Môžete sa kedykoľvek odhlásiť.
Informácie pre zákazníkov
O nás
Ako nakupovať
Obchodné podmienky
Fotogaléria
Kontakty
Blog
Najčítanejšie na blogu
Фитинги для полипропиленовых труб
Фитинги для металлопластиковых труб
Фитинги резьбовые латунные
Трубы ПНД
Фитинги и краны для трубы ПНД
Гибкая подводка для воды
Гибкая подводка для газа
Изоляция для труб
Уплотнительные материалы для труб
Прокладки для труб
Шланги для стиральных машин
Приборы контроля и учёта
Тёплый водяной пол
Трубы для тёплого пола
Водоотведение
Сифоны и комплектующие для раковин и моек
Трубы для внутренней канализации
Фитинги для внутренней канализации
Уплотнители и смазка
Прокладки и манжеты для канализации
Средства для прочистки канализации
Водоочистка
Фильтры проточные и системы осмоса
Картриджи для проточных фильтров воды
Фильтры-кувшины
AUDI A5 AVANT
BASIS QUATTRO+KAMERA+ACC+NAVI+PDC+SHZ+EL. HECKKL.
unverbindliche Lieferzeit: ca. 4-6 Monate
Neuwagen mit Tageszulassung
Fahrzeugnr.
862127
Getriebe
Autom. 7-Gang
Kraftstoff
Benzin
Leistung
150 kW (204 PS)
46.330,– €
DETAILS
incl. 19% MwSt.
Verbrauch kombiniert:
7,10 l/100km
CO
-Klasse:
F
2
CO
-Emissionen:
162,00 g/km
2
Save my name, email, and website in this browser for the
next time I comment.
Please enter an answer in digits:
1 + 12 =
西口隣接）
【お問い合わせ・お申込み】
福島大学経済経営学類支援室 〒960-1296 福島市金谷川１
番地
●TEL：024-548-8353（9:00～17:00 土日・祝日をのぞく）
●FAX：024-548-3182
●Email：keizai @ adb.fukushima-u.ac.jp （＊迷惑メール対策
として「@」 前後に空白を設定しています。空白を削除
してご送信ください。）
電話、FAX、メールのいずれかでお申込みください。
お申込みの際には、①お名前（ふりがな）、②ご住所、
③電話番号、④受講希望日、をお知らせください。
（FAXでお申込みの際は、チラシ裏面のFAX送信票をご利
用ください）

---+---

Copy out, exactly and alone, the lines of the entries above between the ones holding "Фитинги и краны для трубы ПНД" and "Сифоны и комплектующие для раковин и моек", inclusive.

Фитинги и краны для трубы ПНД
Гибкая подводка для воды
Гибкая подводка для газа
Изоляция для труб
Уплотнительные материалы для труб
Прокладки для труб
Шланги для стиральных машин
Приборы контроля и учёта
Тёплый водяной пол
Трубы для тёплого пола
Водоотведение
Сифоны и комплектующие для раковин и моек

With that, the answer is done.